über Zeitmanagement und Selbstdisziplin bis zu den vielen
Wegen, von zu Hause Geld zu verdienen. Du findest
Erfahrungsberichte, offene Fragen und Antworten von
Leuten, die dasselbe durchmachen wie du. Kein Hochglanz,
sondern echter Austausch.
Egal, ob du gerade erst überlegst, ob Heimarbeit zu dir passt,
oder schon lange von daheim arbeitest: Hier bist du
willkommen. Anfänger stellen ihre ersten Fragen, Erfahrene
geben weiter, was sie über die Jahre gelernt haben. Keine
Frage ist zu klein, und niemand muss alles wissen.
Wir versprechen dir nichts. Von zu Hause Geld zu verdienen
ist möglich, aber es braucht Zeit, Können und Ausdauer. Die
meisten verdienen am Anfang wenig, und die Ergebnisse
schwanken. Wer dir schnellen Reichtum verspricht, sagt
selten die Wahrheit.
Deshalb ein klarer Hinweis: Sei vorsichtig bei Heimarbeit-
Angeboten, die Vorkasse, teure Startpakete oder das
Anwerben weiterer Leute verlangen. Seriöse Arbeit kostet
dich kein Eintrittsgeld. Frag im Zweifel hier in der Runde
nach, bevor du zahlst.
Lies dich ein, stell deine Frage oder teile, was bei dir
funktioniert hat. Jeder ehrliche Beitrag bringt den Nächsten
━━━━━━
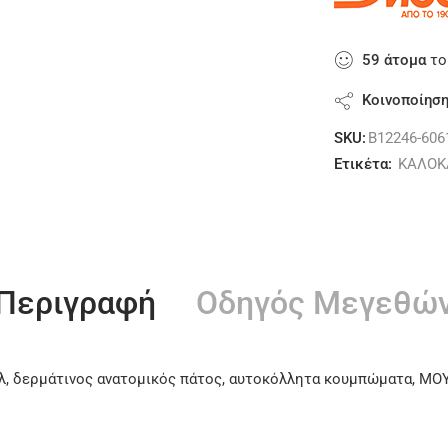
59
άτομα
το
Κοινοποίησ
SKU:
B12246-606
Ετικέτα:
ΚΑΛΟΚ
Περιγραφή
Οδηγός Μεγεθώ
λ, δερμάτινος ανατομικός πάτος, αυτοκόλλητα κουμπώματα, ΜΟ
━━━━━━
— What you need to do —
The answer is the run of lines above from the line containing "oder schon lange" through the line containing "Anwerben weiterer Leute", copied exactly and alone.

— Problem solution —
oder schon lange von daheim arbeitest: Hier bist du
willkommen. Anfänger stellen ihre ersten Fragen, Erfahrene
geben weiter, was sie über die Jahre gelernt haben. Keine
Frage ist zu klein, und niemand muss alles wissen.
Wir versprechen dir nichts. Von zu Hause Geld zu verdienen
ist möglich, aber es braucht Zeit, Können und Ausdauer. Die
meisten verdienen am Anfang wenig, und die Ergebnisse
schwanken. Wer dir schnellen Reichtum verspricht, sagt
selten die Wahrheit.
Deshalb ein klarer Hinweis: Sei vorsichtig bei Heimarbeit-
Angeboten, die Vorkasse, teure Startpakete oder das
Anwerben weiterer Leute verlangen. Seriöse Arbeit kostet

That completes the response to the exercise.